▸ Work instruction:
With the pictures left out, retype exactly the lines below starting at the line that contains "OGIO® – Roamer Pack" and ending at the line that contains "can be created with IntelliTrace data".

◇ ◇ ◇ ◇ ◇

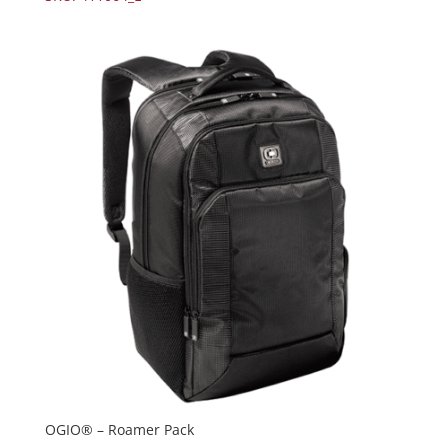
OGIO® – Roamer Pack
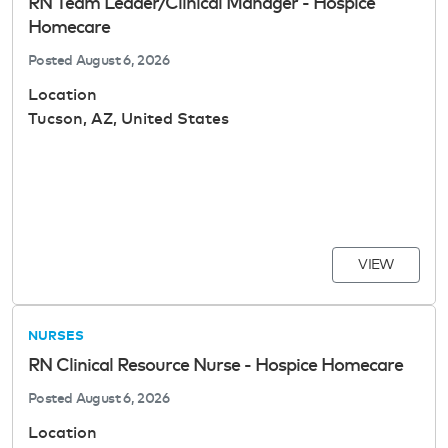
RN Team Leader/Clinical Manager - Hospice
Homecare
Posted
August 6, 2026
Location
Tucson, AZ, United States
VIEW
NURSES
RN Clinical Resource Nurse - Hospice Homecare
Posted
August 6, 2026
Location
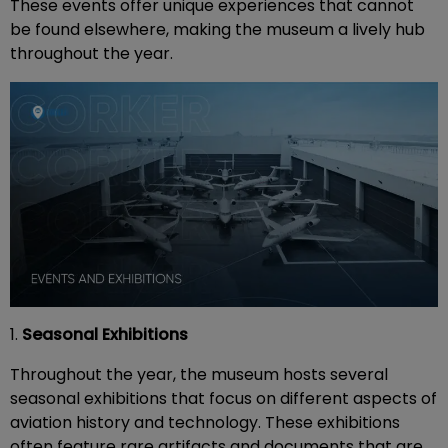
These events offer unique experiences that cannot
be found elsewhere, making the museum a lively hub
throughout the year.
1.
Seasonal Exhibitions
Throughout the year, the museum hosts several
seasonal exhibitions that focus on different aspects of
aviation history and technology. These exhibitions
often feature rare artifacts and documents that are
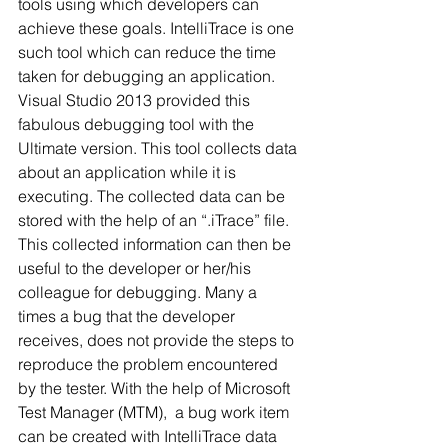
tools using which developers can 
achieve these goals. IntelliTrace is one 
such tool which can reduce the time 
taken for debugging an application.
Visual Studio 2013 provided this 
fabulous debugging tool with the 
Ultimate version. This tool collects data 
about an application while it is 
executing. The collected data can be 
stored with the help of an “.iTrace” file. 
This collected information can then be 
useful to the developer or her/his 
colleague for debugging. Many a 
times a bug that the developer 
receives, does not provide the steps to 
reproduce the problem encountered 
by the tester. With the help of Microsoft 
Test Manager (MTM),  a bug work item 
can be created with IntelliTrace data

◇ ◇ ◇ ◇ ◇

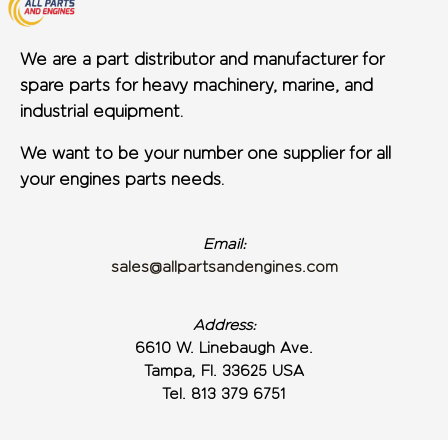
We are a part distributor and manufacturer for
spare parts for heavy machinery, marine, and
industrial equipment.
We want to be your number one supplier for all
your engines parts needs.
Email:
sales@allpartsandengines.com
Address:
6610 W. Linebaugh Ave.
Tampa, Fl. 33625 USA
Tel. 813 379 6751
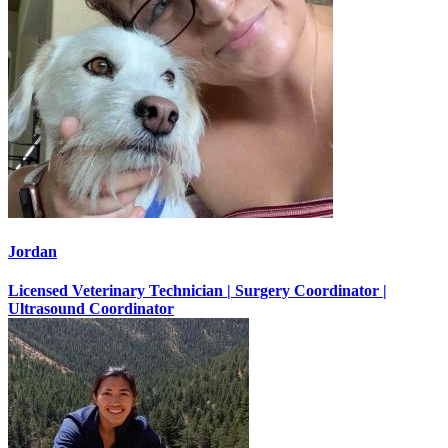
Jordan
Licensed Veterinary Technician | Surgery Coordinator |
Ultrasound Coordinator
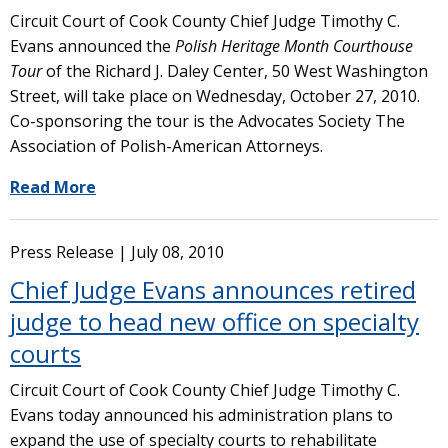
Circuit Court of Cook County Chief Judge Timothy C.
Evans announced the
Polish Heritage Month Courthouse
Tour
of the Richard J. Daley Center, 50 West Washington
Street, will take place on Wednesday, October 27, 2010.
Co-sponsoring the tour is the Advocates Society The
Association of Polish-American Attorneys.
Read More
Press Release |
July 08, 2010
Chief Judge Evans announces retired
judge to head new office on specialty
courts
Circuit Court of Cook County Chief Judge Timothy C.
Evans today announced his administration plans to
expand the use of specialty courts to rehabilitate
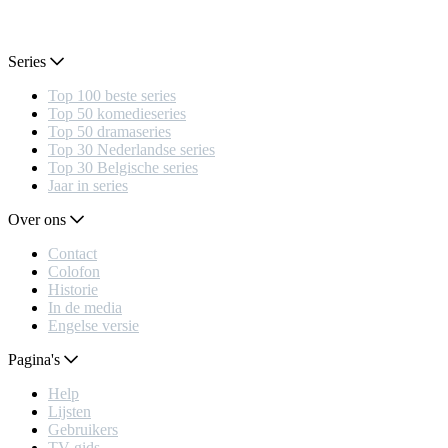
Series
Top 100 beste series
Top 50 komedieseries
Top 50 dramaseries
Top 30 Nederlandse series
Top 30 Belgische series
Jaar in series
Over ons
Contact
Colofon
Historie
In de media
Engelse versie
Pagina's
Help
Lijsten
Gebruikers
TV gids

◇ ◇ ◇ ◇ ◇

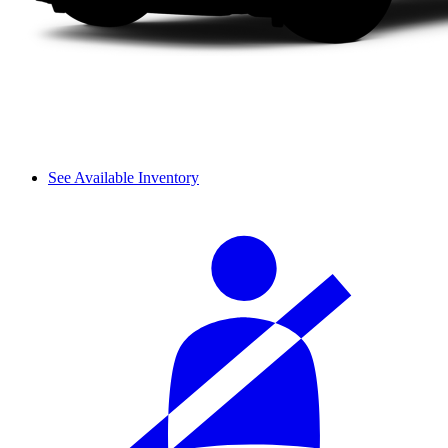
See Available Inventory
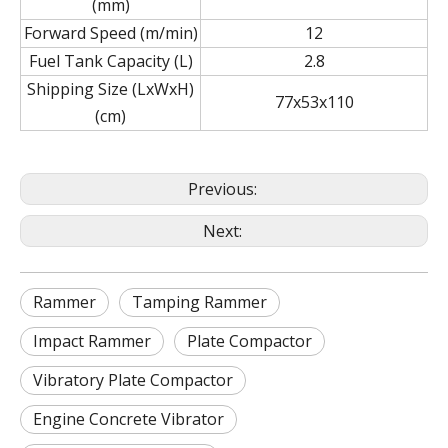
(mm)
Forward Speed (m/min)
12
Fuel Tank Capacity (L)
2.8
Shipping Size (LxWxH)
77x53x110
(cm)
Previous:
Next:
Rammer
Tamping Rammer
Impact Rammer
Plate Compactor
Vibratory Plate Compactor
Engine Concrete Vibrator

◇ ◇ ◇ ◇ ◇

▸ Exercise result:
OGIO® – Roamer Pack
RN Team Leader/Clinical Manager - Hospice
Homecare
Posted
August 6, 2026
Location
Tucson, AZ, United States
VIEW
NURSES
RN Clinical Resource Nurse - Hospice Homecare
Posted
August 6, 2026
Location
These events offer unique experiences that cannot
be found elsewhere, making the museum a lively hub
throughout the year.
1.
Seasonal Exhibitions
Throughout the year, the museum hosts several
seasonal exhibitions that focus on different aspects of
aviation history and technology. These exhibitions
often feature rare artifacts and documents that are
tools using which developers can 
achieve these goals. IntelliTrace is one 
such tool which can reduce the time 
taken for debugging an application.
Visual Studio 2013 provided this 
fabulous debugging tool with the 
Ultimate version. This tool collects data 
about an application while it is 
executing. The collected data can be 
stored with the help of an “.iTrace” file. 
This collected information can then be 
useful to the developer or her/his 
colleague for debugging. Many a 
times a bug that the developer 
receives, does not provide the steps to 
reproduce the problem encountered 
by the tester. With the help of Microsoft 
Test Manager (MTM),  a bug work item 
can be created with IntelliTrace data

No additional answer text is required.